Querschnitt durch ein Minigehirn

Querschnitt durch ein Minigehirn

Die erbsengroßen Modellgehirne, die ein Team um den Biologen Alysson Muotri von der University of California angefertigt hat, können sicherlich noch keinen klaren Gedanken fassen. In der Art, wie sich die Stammzellklümpchen entwickelten und verhielten, erkannten die Forscher jedoch erstaunliche Ähnlichkeiten zu unseren grauen Zellen – zumindest zu deren Anfängen. Über mehrere Monate hinweg bildeten sich aus den Vorläufern unterschiedliche Zelltypen heraus (im Bild verschiedenfarbig markiert), die sich in einer gehirntypischen dreidimensionalen Struktur organisierten.

Doch das ist noch nicht alles: Die reifen Nervenzellen schlossen sich zusammen und feuerten gemeinsam oder zeitversetzt; sie bildeten also dynamische Netzwerke aus. Die elektrischen Ströme, die dabei flossen, ähnelten denen eines Frühgeborenen, schreibt das Team um Muotri in der Fachzeitschrift »Cell Stem Cell«.

Bereits seit einigen Jahren dienen aus Stammzellen hergestellte Gehirnmodelle – so genannte zerebrale Organoide – dazu, die Entwicklung des menschlichen Gehirns zu untersuchen. Allerdings konnte man darin bisher noch keine neuronalen Netzwerke nachweisen. Indem es Bedingungen wie die Nährstoffversorgung für die anspruchsvollen Stammzellen optimierte, gelang es dem Team um Muotri, die Zellkulturen weiter reifen zu lassen als bisher. Zehn Monate lang wuchsen die Gehirne heran. Dabei wurden sie nicht nur größer, sondern veränderten auch ihre Zusammensetzung und damit ihre elektrische Aktivität. Während des ersten Monats bestanden sie noch zu über 70 Prozent aus nichtleitenden Nervenvorläuferzellen. Doch bereits nach zwei Monaten konnten die Forscher mittels Elektroden im Gewebe bestimmte Aktivitätsmuster nachweisen. Diese Spannungsmuster stammten von reifen Neuronen, die sich vernetzt hatten; sie veränderten sich im Lauf der Zeit und waren nach zehn Monaten sogar in einigen Parametern mit dem EEG – also den aufgezeichneten Hirnströmen – von Frühgeborenen vergleichbar.

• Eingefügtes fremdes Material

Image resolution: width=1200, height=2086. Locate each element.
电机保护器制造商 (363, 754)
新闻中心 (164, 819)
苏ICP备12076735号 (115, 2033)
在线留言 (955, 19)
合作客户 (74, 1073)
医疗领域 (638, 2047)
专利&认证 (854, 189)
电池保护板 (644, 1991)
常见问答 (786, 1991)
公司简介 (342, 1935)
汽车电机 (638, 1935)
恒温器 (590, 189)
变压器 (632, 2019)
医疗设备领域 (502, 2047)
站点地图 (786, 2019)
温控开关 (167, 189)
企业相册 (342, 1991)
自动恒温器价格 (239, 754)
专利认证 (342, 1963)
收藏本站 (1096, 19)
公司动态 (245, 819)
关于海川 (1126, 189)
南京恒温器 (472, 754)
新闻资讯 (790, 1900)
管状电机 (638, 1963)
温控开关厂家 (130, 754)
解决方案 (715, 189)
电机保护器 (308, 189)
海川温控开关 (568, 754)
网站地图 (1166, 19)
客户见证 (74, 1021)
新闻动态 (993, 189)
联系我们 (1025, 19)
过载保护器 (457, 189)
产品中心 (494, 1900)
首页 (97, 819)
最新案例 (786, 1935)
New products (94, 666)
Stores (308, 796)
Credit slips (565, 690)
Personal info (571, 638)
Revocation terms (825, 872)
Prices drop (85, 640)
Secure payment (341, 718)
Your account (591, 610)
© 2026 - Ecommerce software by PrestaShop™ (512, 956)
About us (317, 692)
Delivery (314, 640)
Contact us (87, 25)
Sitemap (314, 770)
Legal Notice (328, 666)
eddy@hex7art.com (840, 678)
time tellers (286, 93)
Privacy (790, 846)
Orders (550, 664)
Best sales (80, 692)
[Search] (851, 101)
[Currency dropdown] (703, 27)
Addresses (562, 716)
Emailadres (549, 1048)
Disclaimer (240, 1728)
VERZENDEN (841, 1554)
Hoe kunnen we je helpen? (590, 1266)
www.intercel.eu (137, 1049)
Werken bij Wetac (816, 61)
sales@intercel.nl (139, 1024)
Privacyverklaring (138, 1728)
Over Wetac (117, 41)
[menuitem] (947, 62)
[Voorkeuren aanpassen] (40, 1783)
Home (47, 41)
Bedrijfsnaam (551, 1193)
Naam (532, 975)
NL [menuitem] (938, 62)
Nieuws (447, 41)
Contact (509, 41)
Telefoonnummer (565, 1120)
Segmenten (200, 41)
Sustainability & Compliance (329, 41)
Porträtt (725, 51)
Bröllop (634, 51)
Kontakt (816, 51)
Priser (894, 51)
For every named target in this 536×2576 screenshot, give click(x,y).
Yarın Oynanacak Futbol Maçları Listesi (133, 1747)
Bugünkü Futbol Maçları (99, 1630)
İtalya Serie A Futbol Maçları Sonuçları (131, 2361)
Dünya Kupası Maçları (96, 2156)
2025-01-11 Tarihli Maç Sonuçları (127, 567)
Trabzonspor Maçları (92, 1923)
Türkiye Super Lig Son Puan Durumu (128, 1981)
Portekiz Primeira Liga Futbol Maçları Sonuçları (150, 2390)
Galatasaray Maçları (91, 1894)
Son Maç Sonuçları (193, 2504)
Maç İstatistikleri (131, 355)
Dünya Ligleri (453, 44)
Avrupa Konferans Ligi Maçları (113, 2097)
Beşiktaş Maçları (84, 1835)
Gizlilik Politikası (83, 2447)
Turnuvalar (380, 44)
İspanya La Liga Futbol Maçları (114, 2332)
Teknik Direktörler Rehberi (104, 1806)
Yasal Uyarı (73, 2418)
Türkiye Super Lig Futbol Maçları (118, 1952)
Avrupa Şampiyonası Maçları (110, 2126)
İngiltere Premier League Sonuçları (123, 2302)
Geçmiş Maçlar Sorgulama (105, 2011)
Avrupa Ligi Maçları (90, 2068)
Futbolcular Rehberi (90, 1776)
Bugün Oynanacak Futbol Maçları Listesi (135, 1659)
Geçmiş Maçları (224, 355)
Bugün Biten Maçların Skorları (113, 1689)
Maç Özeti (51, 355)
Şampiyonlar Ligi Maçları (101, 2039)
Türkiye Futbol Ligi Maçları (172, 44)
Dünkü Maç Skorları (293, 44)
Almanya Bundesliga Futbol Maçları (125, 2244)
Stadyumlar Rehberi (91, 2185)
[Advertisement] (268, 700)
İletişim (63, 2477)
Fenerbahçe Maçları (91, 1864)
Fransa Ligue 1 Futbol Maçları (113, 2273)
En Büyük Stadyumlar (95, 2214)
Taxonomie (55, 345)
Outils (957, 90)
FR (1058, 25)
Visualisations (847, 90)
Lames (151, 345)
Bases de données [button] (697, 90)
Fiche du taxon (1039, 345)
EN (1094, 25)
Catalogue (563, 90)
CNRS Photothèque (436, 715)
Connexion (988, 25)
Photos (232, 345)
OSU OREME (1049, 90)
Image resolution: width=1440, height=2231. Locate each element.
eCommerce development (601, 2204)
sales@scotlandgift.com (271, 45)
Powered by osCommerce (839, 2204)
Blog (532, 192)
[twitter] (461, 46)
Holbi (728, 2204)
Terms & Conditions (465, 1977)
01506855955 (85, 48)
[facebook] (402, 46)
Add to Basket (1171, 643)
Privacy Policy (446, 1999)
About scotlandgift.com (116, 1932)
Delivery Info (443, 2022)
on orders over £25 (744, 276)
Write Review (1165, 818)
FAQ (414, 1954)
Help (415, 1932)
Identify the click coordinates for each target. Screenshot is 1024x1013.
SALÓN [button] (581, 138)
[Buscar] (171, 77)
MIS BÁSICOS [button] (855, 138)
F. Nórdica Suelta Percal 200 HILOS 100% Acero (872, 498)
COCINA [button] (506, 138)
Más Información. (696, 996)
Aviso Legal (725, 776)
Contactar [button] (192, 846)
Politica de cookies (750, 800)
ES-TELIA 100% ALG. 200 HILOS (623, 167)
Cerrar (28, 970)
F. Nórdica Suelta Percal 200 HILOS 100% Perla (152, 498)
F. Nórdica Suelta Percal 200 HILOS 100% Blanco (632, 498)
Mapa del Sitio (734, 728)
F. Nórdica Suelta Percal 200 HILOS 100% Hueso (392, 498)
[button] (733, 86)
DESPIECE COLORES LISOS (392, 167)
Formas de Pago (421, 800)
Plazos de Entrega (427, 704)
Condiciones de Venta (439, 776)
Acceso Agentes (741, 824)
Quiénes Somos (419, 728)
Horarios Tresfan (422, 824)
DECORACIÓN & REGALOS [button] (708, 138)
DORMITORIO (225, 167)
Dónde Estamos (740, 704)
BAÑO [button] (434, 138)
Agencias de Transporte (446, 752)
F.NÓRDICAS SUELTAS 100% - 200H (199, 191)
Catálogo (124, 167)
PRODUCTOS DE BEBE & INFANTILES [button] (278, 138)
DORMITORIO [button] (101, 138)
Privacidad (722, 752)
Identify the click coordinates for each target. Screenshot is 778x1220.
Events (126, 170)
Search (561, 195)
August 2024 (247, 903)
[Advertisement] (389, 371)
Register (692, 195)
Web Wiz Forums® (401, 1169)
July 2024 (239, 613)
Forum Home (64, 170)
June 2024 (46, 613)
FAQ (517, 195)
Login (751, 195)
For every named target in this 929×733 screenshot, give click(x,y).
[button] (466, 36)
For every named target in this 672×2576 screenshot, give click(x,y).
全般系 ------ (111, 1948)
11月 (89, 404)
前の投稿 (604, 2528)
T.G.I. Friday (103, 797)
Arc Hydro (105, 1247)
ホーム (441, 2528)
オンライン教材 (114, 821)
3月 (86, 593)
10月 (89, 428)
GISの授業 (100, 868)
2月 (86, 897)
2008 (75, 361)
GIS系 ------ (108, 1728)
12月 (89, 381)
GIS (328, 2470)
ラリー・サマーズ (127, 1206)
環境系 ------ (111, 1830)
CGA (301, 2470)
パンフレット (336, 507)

Zudem bevölkerten immer mehr Gliazellen die Minigehirne; über 40 Prozent machten die stützenden und isolierenden Hilfszellen schließlich aus. Zum Vergleich: Ein erwachsenes Gehirn besteht zu mehr als der Hälfte aus Gliazellen. Um festzustellen, um welche Zelltypen es sich jeweils handelte, färbten die Forscher bestimmte charakteristische Proteine auf der Oberfläche und im Inneren der Zellen an (siehe Bild). So konnten sie auch die räumliche Anordnung der Zelltypen innerhalb eines Minigehirns untersuchen.

Obwohl die Organoide etwa eine Million Mal kleiner sind als ein menschliches Gehirn, glauben Muotri und seine Kollegen, dass sie dessen früher Entwicklung mit ihren Modellen einen Schritt näher gekommen sind. Unter anderem schließen sie aus ihren Beobachtungen, dass die Entwicklung von neuronalen Netzwerken im Gehirn eines Embryos nach einem festen genetischen Programm abläuft.